Linkage analysis and marker re-ordering was performed using the Lep-MAP3 software [30] (https://sourceforge.net/p/lep-map3/wiki/LM3%20Home/, accessed on 22 November 2022). For offline work with all chromosomes, a bash script was written to perform the followed algorithm:

ParentCall2 was used to call parental genotypes and chromosome markers.

Filtering2 was used to filter markers based on the segregation distortion. A p-value of 0.001 was used as threshold for the chi-square tests.

OrderMarkers2 orders the markers in the most likelihood position. To ensure that the order of markers is correct, the step was re-run multiple times with the reproducible result.

Next, the marker order and pairwise recombination fractions were additionally checked with R/qtl software [31] (https://rqtl.org/, accessed on 22 November 2022) by using est.rf function, and then the Kosambi map function (est.map) was used for the final genetic distances estimation.

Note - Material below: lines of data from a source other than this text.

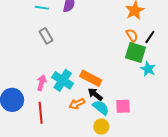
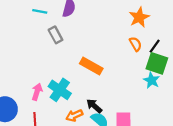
gray rectangle: (46, 36) -> (55, 35), moved
green square: (135, 53) -> (157, 63), moved
orange rectangle: (91, 78) -> (91, 66), moved

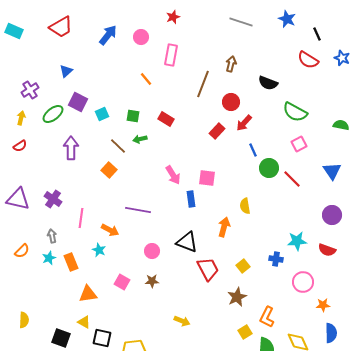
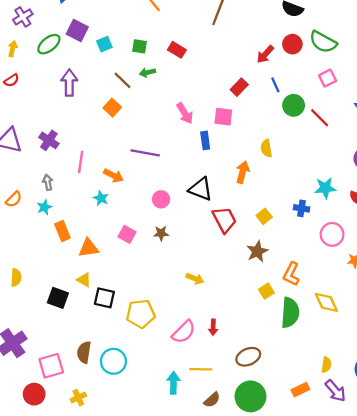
red circle: (231, 102) -> (292, 44), moved
red rectangle: (217, 131) -> (239, 87), moved
orange rectangle: (71, 262) -> (62, 231), moved

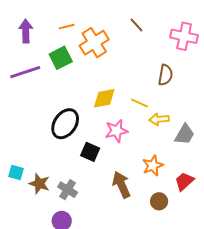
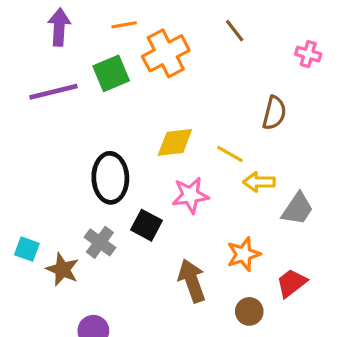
pink cross: (184, 36) -> (308, 54), size x0.6
black ellipse: (65, 124) -> (110, 178), turned -40
gray cross: (68, 190) -> (100, 242), moved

Linkage phases between markers were estimated using the onemap::map function implemented in OneMap 2.8.2 software [14] (https://github.com/augusto-garcia/onemap, accessed on 28 October 2022). Option “Importing data from VCF file” (https://statgen-esalq.github.io/tutorials/onemap/Outcrossing_Populations.html, accessed on 28 October 2022) was used as recommended in the tutorials. The function estimates the multipoint log-likelihood, linkage phases and recombination frequencies for a sequence of markers in a given order. Otherwise, the best linkage phase combination is also estimated. The multipoint likelihood is calculated according to Wu et al. (2002) [13]. As the result, the parent and progeny phased haplotypes estimated by OneMap hidden Markov model (HMM) were generated (Supplementary Materials, Table S2).

4.5. QTL Mapping

For QTL analysis, the mapping population of eighty-four ‘Dixie’ S1 progenies with phased haplotypes (Supplementary Materials, Table S2) was employed. Each plant of the population was assessed for six morphological traits: average length of shoots, number of shoots, average leaf diameter, average internode length, number of internodes, and maximum diameter of shoots.

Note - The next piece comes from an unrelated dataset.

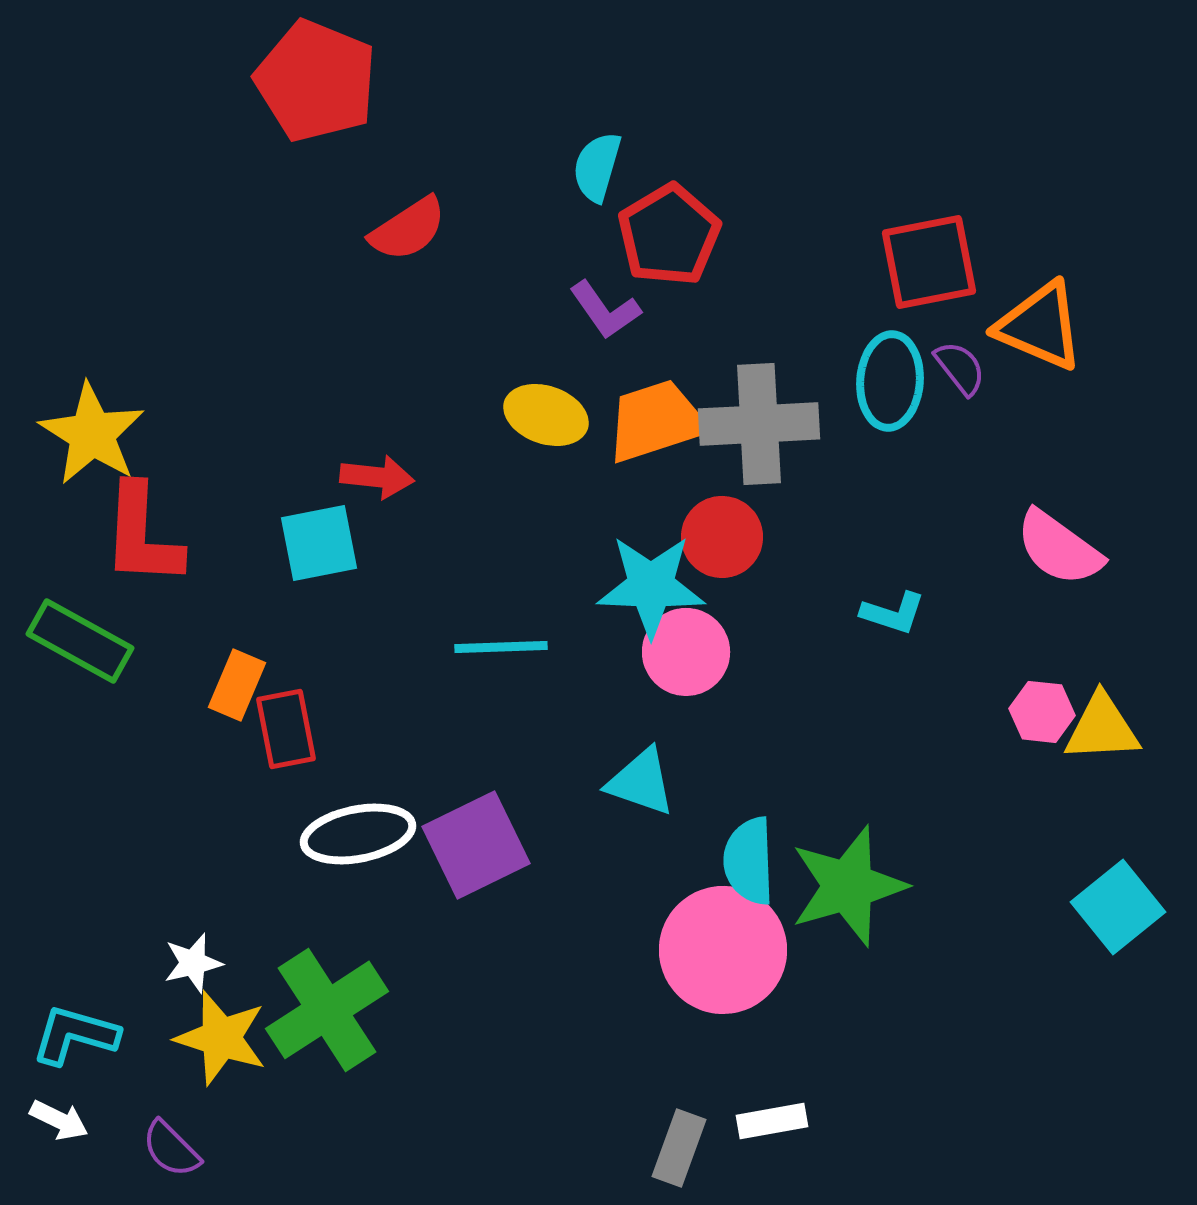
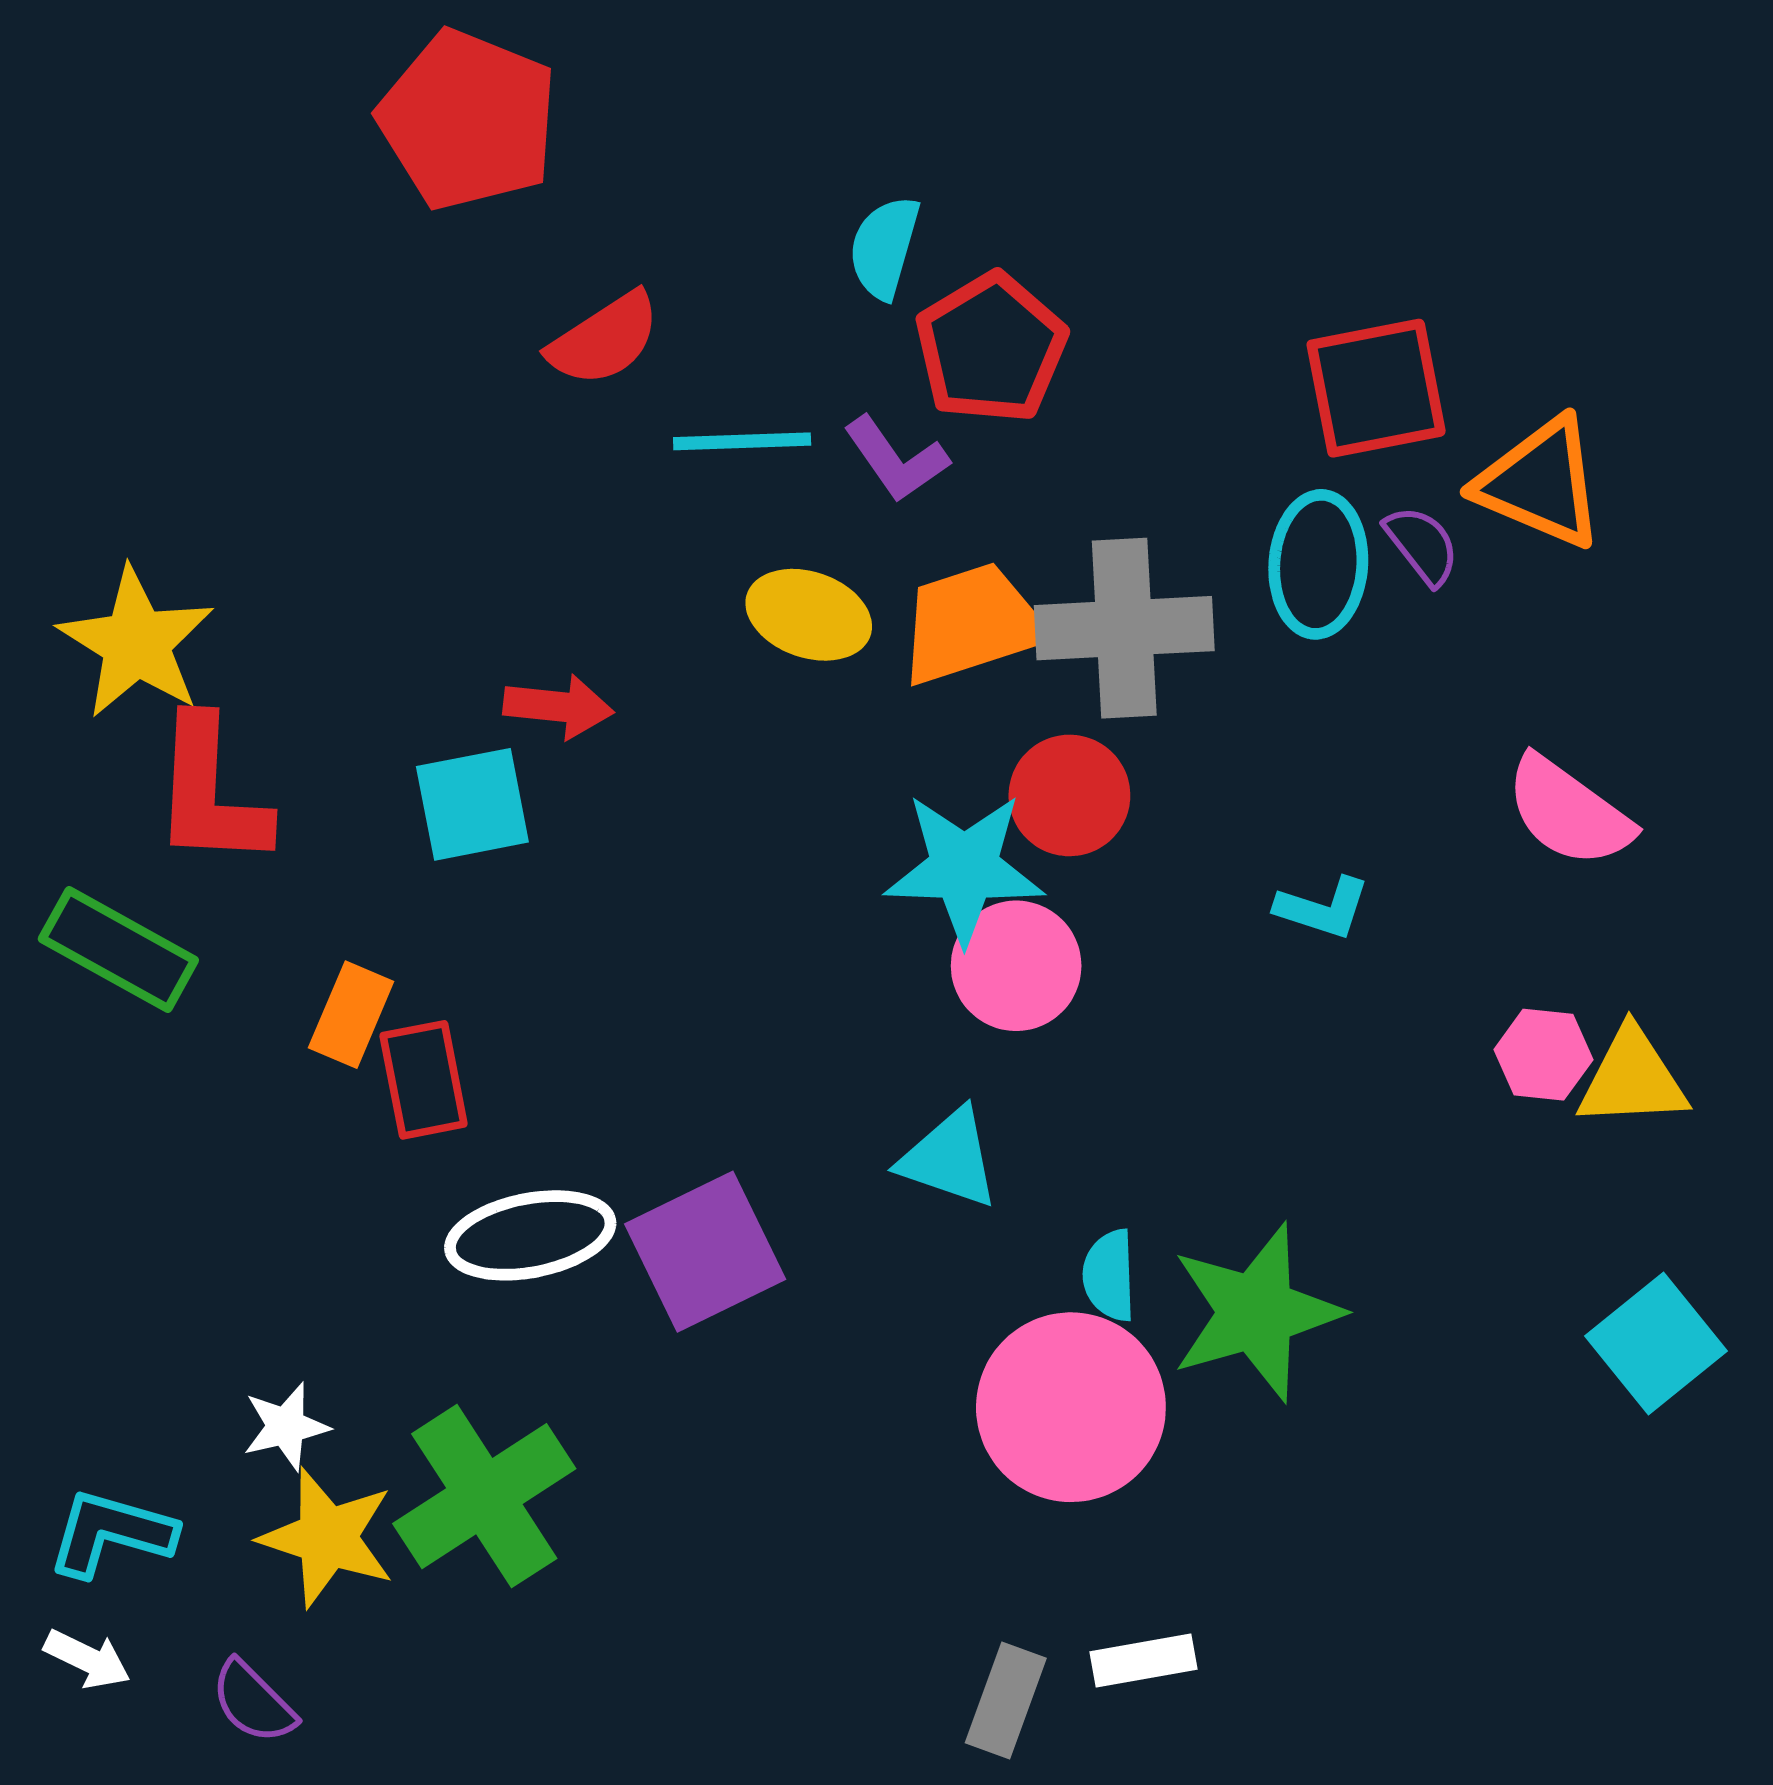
cyan line: (501, 647) -> (742, 441), moved
cyan semicircle: (749, 861) -> (1109, 1275), size x0.7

Composite interval mapping (CIM) was performed through the package R/qtl using library(qtl) and cim function using EM algorithm. R/qtl recognized the input as F2 population. The Kosambi mapping function was used in the QTL analysis. Intervals of three background markers with a window width of 10 cM were analyzed to control the QTL background effect.

The LOD significance threshold was determined by a permutation test with 1000 permutations at a significance level of p < 0.05. The percentage of phenotype variation explained by the identified QTL were reported as suggested by “A Guide to QTL Mapping” [32].